Exercise brief:
All entries below are to be reproduced precisely as they stand, without the pictures.

── Stored data ──

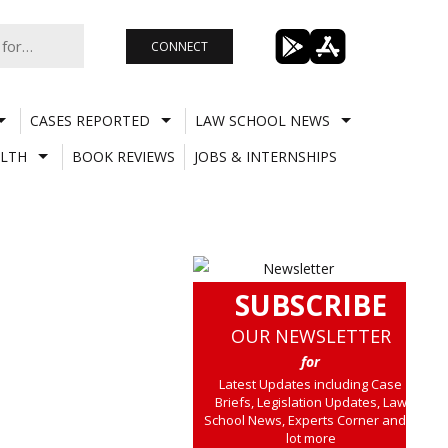
CONNECT
CASES REPORTED
LAW SCHOOL NEWS
LTH
BOOK REVIEWS
JOBS & INTERNSHIPS
SUBSCRIBE
OUR NEWSLETTER
for
Latest Updates including Case
Briefs, Legislation Updates, Law
School News, Experts Corner and a
lot more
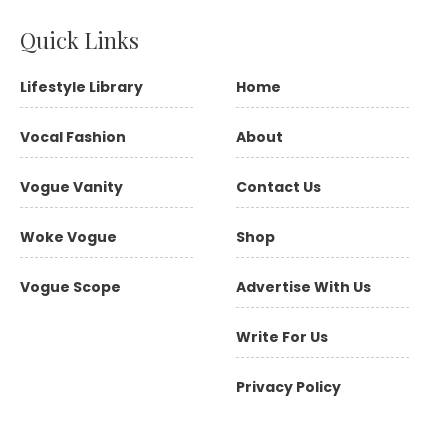
Quick Links
Lifestyle Library
Home
Vocal Fashion
About
Vogue Vanity
Contact Us
Woke Vogue
Shop
Vogue Scope
Advertise With Us
Write For Us
Privacy Policy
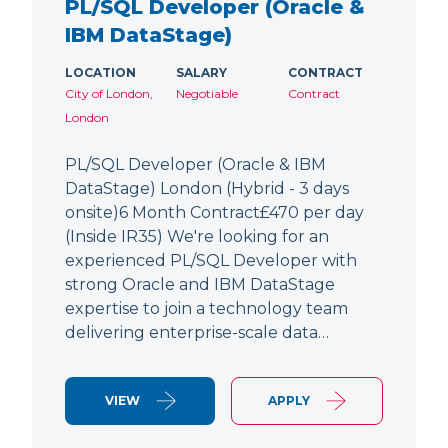
PL/SQL Developer (Oracle &
IBM DataStage)
LOCATION
SALARY
CONTRACT
City of London,
Negotiable
Contract
London
PL/SQL Developer (Oracle & IBM
DataStage) London (Hybrid - 3 days
onsite)6 Month Contract£470 per day
(Inside IR35) We're looking for an
experienced PL/SQL Developer with
strong Oracle and IBM DataStage
expertise to join a technology team
delivering enterprise-scale data…
VIEW
APPLY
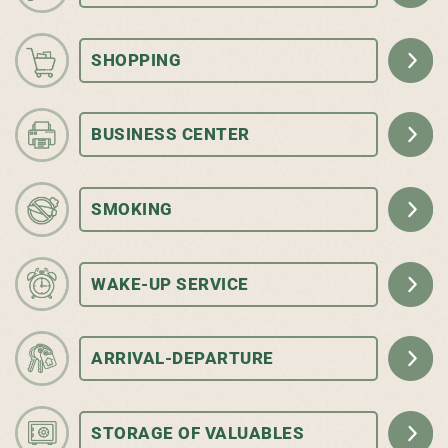
SHOPPING
BUSINESS CENTER
SMOKING
WAKE-UP SERVICE
ARRIVAL-DEPARTURE
STORAGE OF VALUABLES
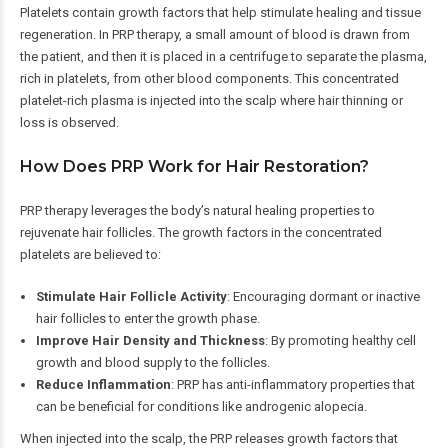
Platelets contain growth factors that help stimulate healing and tissue
regeneration. In PRP therapy, a small amount of blood is drawn from
the patient, and then it is placed in a centrifuge to separate the plasma,
rich in platelets, from other blood components. This concentrated
platelet-rich plasma is injected into the scalp where hair thinning or
loss is observed.
How Does PRP Work for Hair Restoration?
PRP therapy leverages the body’s natural healing properties to
rejuvenate hair follicles. The growth factors in the concentrated
platelets are believed to:
Stimulate Hair Follicle Activity
: Encouraging dormant or inactive
hair follicles to enter the growth phase.
Improve Hair Density and Thickness
: By promoting healthy cell
growth and blood supply to the follicles.
Reduce Inflammation
: PRP has anti-inflammatory properties that
can be beneficial for conditions like androgenic alopecia.
When injected into the scalp, the PRP releases growth factors that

───

Output of the task:
CONNECT
CASES REPORTED
LAW SCHOOL NEWS
LTH
BOOK REVIEWS
JOBS & INTERNSHIPS
SUBSCRIBE
OUR NEWSLETTER
for
Latest Updates including Case
Briefs, Legislation Updates, Law
School News, Experts Corner and a
lot more
Quick Links
Lifestyle Library
Home
Vocal Fashion
About
Vogue Vanity
Contact Us
Woke Vogue
Shop
Vogue Scope
Advertise With Us
Write For Us
Privacy Policy
PL/SQL Developer (Oracle &
IBM DataStage)
LOCATION
SALARY
CONTRACT
City of London,
Negotiable
Contract
London
PL/SQL Developer (Oracle & IBM
DataStage) London (Hybrid - 3 days
onsite)6 Month Contract£470 per day
(Inside IR35) We're looking for an
experienced PL/SQL Developer with
strong Oracle and IBM DataStage
expertise to join a technology team
delivering enterprise-scale data…
VIEW
APPLY
SHOPPING
BUSINESS CENTER
SMOKING
WAKE-UP SERVICE
ARRIVAL-DEPARTURE
STORAGE OF VALUABLES
Platelets contain growth factors that help stimulate healing and tissue
regeneration. In PRP therapy, a small amount of blood is drawn from
the patient, and then it is placed in a centrifuge to separate the plasma,
rich in platelets, from other blood components. This concentrated
platelet-rich plasma is injected into the scalp where hair thinning or
loss is observed.
How Does PRP Work for Hair Restoration?
PRP therapy leverages the body’s natural healing properties to
rejuvenate hair follicles. The growth factors in the concentrated
platelets are believed to:
Stimulate Hair Follicle Activity
: Encouraging dormant or inactive
hair follicles to enter the growth phase.
Improve Hair Density and Thickness
: By promoting healthy cell
growth and blood supply to the follicles.
Reduce Inflammation
: PRP has anti-inflammatory properties that
can be beneficial for conditions like androgenic alopecia.
When injected into the scalp, the PRP releases growth factors that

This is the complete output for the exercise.